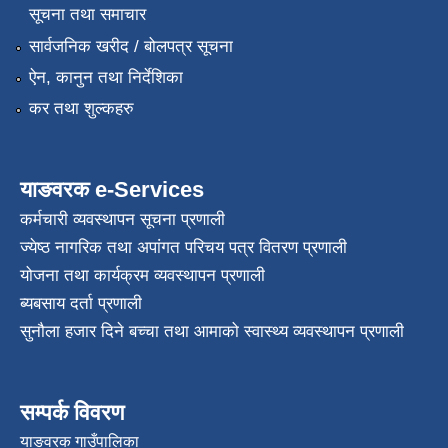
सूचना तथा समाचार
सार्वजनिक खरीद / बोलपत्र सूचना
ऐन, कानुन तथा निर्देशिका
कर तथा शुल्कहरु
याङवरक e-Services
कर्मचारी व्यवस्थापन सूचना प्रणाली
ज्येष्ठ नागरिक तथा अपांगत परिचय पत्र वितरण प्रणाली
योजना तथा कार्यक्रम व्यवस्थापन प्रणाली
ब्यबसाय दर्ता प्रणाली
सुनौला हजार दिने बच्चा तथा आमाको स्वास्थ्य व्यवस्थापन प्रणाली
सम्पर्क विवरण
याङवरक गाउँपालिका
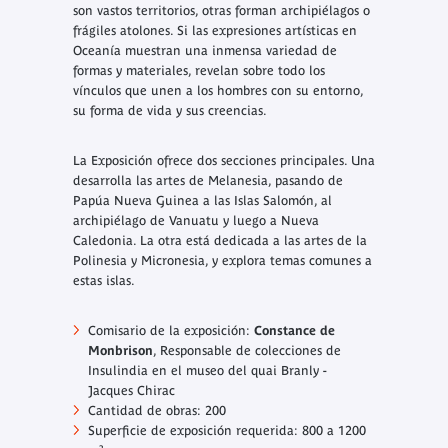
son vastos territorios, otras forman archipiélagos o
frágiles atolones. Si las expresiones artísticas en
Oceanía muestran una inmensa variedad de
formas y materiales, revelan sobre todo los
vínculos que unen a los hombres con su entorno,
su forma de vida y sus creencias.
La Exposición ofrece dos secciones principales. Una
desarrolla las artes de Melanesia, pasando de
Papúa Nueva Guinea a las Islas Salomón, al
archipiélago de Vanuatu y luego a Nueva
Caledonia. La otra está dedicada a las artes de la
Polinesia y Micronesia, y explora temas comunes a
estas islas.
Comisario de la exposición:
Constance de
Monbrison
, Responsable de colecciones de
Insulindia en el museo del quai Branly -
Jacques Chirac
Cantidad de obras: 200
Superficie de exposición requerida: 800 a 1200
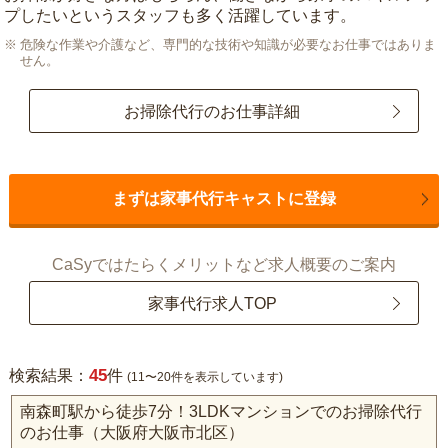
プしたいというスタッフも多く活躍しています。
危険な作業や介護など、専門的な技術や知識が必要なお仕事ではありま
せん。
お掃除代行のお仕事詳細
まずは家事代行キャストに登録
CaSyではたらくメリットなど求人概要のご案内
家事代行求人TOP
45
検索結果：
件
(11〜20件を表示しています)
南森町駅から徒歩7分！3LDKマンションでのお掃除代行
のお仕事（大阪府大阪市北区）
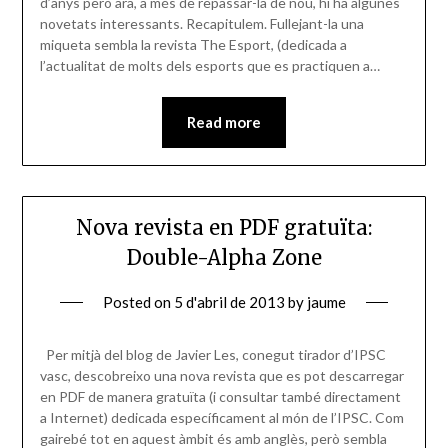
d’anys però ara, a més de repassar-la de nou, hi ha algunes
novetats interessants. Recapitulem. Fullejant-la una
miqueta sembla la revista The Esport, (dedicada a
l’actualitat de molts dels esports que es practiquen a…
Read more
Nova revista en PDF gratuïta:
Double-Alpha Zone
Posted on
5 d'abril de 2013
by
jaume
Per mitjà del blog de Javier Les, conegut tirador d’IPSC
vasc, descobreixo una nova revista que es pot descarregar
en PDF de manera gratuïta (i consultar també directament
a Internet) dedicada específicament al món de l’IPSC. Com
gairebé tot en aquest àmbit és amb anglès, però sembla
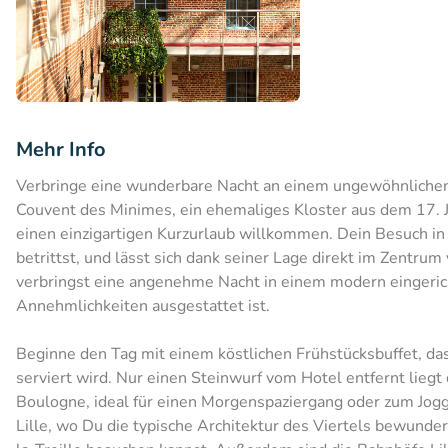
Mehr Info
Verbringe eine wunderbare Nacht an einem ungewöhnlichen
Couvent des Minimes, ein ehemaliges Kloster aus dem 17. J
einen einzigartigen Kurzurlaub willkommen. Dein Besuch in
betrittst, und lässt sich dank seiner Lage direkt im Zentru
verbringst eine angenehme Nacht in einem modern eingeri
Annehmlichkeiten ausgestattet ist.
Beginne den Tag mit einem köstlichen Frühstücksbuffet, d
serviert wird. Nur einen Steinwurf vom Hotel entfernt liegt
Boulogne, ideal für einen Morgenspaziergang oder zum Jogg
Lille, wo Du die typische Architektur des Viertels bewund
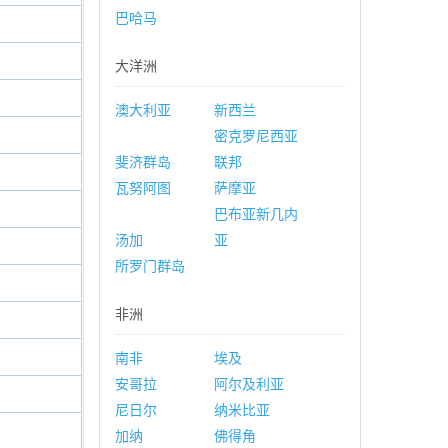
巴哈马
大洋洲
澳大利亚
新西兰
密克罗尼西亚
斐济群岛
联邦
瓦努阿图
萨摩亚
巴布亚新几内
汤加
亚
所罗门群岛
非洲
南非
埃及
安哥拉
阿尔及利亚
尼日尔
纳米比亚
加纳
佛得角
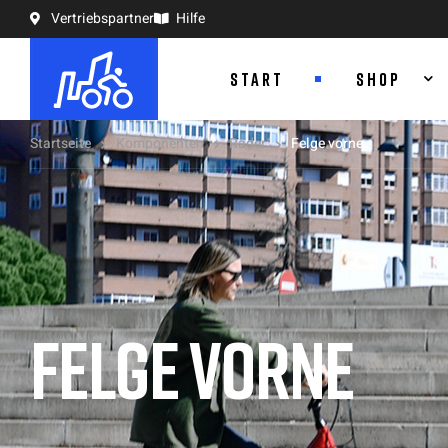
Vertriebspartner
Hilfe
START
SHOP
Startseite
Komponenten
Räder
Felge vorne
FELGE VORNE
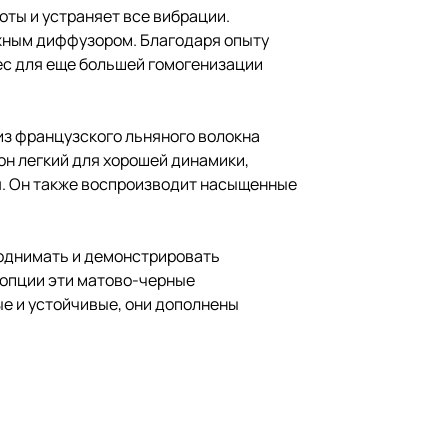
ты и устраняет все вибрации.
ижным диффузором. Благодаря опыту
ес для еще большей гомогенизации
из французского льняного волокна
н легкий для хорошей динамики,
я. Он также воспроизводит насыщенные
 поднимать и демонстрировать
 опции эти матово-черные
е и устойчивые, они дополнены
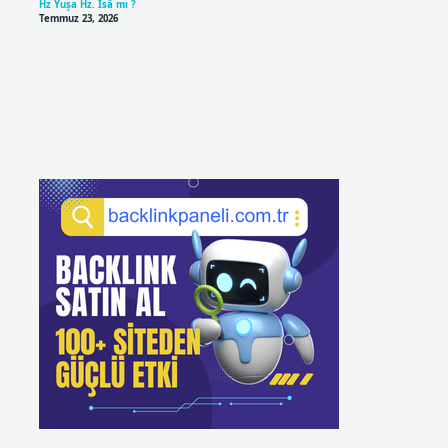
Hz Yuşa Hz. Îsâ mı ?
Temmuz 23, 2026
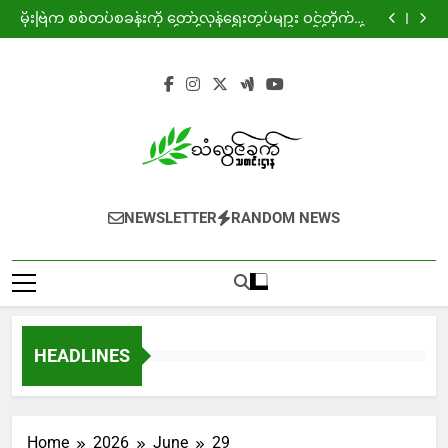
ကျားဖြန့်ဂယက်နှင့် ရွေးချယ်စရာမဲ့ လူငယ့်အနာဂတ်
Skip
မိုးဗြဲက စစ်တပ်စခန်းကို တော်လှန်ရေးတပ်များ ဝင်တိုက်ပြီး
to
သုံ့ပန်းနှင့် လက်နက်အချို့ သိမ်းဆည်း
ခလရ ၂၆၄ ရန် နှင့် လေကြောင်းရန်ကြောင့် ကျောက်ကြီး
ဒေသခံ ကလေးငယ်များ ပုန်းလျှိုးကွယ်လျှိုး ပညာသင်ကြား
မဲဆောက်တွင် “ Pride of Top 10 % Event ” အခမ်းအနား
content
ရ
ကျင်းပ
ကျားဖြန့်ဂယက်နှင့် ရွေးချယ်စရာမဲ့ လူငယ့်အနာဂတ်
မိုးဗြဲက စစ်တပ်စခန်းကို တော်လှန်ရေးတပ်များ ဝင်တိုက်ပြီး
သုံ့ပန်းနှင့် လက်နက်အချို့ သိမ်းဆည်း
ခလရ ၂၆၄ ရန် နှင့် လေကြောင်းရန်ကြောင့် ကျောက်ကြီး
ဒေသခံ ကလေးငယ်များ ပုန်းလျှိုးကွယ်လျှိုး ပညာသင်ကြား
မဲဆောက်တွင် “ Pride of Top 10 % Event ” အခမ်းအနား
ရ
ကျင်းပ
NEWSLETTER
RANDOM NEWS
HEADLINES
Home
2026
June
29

ACTIVITY:
What you give back must match the lines from the start of the records through the line that contains "son vastos territorios, otras", exactly, with the pictures left out.

THE ANSWER:
सूचना तथा समाचार
सार्वजनिक खरीद / बोलपत्र सूचना
ऐन, कानुन तथा निर्देशिका
कर तथा शुल्कहरु
याङवरक e-Services
कर्मचारी व्यवस्थापन सूचना प्रणाली
ज्येष्ठ नागरिक तथा अपांगत परिचय पत्र वितरण प्रणाली
योजना तथा कार्यक्रम व्यवस्थापन प्रणाली
ब्यबसाय दर्ता प्रणाली
सुनौला हजार दिने बच्चा तथा आमाको स्वास्थ्य व्यवस्थापन प्रणाली
सम्पर्क विवरण
याङवरक गाउँपालिका
son vastos territorios, otras forman archipiélagos o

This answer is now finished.